И вдруг мне показалось, что все эти стены, все эти пустые бутылки, все эти осколки прошлого, прибитого гвоздями к моим рёбрам, больше не имеют власти надо мной, вдруг мне захотелось дышать так жадно, как будто я рождаюсь заново в этой же грязи, но с другим сердцем, и в этом сердце горит имя одного человека — Сакуноске Ода, мой тихий берег, который сам не понимает, что стал мне спасением, я не знаю, сколько ещё смогу выносить эту роль, роль тени Дазая, дрожащей куклы в мафии, украшения на фоне чужой крови, и мысли об Одасаку бьют в голову быстрее вина, быстрее боли, быстрее страха, я хочу к нему, хочу раствориться в том, что он однажды предложил мне — уйти, исчезнуть, стереть свои следы и заблудиться там, где меня никто больше не найдёт
я поднялась со скользкого пола, колени подогнулись, но я ухватилась за стену, ладонь оставила след на обоях, наверное, как пятно от старой крови, я спотыкаюсь об свои туфли, я рву ногтями подол рубашки, я почти не чувствую веса собственного тела, только голову тянет вниз и сердце выбивает ноту за нотой его имени — Ода, если ты действительно такой хороший, спаси меня хоть раз, только не отпускай обратно туда, где меня держат за шею. Я шепчу сама себе, что никто не увидит, как я ухожу, что Дазай не успеет остановить, что портовая мафия не заметит дырку в своей системе, я же всего лишь ассистентка, маленькая шестерёнка, а значит, можно исчезнуть тихо, не обронив ни крика, ни слезы, и может, впервые за столько лет я сделаю что-то правильно — для себя, не для Осаму, не для Такеши, не для любого из них, кто жмёт на мою кожу, пока она не рвётся.
я открываю дверь, не оборачиваюсь, за спиной шумит пустота квартиры, передо мной — коридор, я у себя в голове уже вижу улицу, и ночь такую густую, что её можно пить вместо вина, и я клянусь себе, что больше не буду возвращаться в этот ад, только бы добраться до него, до Одасаку, и сказать ему: «возьми меня с собой, я устала быть тенью других».

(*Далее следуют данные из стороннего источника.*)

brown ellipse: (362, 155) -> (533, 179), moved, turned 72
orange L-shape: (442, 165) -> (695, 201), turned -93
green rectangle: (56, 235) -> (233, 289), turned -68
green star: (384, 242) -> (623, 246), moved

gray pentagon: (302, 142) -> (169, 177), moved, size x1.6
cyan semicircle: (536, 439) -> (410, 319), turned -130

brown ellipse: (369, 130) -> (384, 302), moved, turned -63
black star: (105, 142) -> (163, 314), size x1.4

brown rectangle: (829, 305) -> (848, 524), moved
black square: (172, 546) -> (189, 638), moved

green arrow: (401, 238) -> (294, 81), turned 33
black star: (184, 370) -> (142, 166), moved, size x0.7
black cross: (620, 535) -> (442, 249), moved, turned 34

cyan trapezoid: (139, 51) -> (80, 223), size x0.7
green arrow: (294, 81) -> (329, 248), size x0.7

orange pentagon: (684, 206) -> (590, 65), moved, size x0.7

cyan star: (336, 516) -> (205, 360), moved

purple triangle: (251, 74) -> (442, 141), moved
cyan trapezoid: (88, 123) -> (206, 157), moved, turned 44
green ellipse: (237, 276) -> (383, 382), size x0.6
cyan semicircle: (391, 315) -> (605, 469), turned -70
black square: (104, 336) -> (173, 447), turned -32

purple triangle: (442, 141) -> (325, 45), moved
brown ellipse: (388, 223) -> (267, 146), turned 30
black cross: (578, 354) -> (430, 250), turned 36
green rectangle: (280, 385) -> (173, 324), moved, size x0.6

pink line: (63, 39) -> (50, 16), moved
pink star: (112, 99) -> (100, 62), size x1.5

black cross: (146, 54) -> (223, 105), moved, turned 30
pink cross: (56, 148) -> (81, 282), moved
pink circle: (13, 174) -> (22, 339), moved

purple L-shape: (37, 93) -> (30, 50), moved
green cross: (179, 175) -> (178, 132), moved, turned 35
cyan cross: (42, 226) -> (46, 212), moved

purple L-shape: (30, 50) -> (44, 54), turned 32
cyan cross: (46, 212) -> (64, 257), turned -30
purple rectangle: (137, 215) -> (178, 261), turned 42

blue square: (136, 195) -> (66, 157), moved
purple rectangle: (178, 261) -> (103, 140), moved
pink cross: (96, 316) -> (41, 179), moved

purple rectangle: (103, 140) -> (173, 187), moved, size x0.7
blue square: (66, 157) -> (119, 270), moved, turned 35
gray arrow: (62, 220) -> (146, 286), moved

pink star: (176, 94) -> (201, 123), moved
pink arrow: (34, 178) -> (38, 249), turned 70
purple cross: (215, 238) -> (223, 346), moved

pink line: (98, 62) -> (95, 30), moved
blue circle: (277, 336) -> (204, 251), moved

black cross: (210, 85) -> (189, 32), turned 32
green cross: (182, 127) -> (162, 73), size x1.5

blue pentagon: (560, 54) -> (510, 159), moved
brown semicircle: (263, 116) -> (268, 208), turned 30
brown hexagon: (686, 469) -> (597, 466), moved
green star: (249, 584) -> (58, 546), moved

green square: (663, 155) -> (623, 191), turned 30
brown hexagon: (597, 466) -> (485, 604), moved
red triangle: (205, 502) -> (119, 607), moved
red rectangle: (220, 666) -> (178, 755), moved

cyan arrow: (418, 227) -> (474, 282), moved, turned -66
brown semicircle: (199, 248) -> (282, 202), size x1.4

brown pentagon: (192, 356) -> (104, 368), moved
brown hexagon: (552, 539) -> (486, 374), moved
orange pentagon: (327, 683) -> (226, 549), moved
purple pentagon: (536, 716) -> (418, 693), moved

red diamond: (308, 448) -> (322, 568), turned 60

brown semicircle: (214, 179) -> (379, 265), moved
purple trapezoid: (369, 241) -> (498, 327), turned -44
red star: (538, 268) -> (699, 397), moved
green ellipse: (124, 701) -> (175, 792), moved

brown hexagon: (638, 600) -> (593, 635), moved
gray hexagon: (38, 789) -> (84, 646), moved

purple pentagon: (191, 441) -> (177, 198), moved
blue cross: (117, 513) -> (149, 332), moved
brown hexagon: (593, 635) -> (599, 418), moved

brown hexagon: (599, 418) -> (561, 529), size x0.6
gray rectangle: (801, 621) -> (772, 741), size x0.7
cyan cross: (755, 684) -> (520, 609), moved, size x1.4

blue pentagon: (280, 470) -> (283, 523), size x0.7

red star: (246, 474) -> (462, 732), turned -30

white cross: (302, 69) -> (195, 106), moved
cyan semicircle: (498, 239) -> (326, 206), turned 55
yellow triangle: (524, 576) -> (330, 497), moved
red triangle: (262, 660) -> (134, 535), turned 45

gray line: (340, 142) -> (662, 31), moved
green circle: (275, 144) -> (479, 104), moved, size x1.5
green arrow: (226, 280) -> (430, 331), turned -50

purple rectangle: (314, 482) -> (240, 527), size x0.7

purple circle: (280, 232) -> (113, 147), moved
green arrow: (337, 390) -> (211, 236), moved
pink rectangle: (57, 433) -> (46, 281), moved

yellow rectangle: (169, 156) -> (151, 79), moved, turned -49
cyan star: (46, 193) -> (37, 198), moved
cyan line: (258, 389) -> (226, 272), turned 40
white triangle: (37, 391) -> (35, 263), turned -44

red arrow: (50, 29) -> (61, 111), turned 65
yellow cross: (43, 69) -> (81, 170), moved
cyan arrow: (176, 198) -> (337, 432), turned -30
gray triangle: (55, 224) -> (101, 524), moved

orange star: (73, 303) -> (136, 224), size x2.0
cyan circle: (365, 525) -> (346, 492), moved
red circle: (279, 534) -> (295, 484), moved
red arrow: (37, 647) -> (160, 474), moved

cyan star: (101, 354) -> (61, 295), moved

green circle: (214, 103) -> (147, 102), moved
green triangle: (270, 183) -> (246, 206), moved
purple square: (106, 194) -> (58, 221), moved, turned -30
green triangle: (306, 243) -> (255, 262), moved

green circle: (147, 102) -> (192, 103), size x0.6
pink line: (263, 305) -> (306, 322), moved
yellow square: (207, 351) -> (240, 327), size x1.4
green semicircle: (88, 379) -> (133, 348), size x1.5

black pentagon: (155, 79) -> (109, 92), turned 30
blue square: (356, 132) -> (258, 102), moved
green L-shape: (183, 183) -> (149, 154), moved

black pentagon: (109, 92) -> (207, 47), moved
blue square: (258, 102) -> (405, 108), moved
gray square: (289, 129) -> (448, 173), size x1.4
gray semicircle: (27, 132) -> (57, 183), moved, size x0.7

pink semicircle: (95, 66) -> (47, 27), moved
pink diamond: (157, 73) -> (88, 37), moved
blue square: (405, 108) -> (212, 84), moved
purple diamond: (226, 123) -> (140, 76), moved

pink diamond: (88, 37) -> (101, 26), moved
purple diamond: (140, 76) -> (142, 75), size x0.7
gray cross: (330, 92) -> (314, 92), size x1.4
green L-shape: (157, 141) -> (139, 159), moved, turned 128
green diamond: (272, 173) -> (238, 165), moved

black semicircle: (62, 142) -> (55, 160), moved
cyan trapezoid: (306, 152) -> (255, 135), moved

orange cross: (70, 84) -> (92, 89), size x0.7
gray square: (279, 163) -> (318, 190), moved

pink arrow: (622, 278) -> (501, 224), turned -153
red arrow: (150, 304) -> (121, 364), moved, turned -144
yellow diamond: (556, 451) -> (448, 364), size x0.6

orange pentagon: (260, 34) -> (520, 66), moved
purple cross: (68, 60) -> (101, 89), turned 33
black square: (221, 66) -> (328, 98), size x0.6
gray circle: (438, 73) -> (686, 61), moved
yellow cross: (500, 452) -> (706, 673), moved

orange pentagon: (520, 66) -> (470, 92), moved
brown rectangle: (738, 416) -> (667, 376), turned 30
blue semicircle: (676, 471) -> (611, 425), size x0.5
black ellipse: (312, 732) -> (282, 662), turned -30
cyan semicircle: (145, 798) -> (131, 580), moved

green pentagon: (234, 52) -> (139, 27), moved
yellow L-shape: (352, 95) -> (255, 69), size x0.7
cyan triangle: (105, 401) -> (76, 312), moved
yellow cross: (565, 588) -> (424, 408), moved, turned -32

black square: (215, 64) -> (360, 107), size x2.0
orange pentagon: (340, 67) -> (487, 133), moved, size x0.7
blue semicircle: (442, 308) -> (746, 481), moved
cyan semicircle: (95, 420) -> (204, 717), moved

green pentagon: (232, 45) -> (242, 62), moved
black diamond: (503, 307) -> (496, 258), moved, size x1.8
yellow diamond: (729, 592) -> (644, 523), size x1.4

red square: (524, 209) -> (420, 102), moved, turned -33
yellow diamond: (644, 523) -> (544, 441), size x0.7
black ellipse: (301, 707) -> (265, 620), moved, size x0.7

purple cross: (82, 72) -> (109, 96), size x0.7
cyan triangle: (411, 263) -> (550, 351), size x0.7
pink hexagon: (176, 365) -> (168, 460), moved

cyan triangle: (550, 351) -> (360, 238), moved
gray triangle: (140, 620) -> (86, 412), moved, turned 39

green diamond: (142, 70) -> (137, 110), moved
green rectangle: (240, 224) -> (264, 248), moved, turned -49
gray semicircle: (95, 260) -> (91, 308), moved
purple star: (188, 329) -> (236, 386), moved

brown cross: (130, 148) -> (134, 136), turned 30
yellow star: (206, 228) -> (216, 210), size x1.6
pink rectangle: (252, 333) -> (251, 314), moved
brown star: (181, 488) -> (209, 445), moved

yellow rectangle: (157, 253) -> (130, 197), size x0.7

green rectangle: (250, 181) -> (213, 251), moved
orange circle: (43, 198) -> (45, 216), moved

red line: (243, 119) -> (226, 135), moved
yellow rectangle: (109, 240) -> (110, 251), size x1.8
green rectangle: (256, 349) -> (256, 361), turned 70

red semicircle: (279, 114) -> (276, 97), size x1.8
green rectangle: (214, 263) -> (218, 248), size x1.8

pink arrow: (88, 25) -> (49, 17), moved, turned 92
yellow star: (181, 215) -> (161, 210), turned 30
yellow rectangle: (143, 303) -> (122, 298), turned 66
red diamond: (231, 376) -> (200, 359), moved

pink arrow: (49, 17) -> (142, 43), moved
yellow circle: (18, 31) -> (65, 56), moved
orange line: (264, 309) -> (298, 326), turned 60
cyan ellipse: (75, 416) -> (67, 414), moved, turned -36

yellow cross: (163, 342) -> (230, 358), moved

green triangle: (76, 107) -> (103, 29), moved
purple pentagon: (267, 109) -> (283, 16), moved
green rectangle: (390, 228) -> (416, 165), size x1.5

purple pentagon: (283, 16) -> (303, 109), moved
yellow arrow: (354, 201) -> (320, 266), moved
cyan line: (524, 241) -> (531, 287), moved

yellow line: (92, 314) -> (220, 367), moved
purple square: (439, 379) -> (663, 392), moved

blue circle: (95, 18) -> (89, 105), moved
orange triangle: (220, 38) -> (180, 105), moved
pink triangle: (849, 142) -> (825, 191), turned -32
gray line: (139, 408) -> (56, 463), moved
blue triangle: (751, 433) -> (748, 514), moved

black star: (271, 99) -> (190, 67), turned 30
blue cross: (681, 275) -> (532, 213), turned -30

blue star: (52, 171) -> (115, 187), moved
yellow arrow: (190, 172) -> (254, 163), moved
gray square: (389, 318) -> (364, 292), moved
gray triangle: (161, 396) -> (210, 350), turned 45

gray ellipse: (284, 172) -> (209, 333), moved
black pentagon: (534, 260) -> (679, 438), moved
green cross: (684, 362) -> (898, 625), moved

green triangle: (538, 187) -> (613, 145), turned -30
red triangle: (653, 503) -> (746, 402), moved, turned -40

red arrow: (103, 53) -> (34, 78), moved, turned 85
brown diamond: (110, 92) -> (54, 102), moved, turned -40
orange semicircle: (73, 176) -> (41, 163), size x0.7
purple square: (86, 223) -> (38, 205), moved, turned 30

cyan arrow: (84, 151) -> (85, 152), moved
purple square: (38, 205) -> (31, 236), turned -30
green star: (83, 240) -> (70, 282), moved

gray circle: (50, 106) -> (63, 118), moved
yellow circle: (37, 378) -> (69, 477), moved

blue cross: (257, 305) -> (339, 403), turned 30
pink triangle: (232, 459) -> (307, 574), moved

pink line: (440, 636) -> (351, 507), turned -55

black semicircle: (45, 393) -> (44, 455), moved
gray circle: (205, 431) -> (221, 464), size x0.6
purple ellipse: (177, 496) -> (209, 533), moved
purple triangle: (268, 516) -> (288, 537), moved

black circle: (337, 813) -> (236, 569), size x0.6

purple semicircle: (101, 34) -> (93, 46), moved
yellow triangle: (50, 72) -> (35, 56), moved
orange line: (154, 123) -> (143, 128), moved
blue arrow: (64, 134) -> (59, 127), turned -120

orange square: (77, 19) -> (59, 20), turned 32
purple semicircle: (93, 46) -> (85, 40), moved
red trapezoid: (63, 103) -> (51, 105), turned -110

Я почти беззвучно, почти святая в этом своём пьяном монашестве, я почти ушла бы навсегда, почти вырвалась из клыков города и мафии, из ядовитых рук, что так изящно называют себя моим домом, почти… но когда дверная щель пускает внутрь ночной воздух, сырой, прохладный, пахнущий предательством и спасением одновременно, я вижу его — дьявола, вальяжно облокотившегося плечом о косяк моей свободы, Осаму, всё такой же и совсем другой, его лицо на полтона светлее темноты за его спиной, его улыбка на полслова шире моей обречённости. Я отшатываюсь назад, ступня цепляется за стену, я чуть не падаю, но не позволяю себе опуститься на колени, не перед ним, только не перед ним, и пока я держусь за дверную ручку, белыми костяшками пальцев вцепившись в этот хрупкий металл, мне кажется, что если он шагнёт вперёд — всё, чему я почти поверила, почти решилась, почти выжила, растворится так же быстро, как моё имя в его голосе. Он смотрит на меня так мягко, что это больнее удара ножом в печень, так лениво, что этим взглядом можно заворачиваться вместо пледа, когда мёрзнешь ночью в своей проклятой постели, и я не знаю, сколько раз я мечтала увидеть его в дверях, но сейчас я точно знаю одно — он не должен быть здесь, не сейчас, не тогда, когда я готова исчезнуть. Я не могу говорить, горло дерёт жгучий остаток вина и непрошеный страх, поэтому я просто дышу, дышу шумно, неровно, будто рыдаю без звука, и смотрю на него так, словно он привидение моего будущего, которого я больше всего боялась встретить на пороге своей свободы.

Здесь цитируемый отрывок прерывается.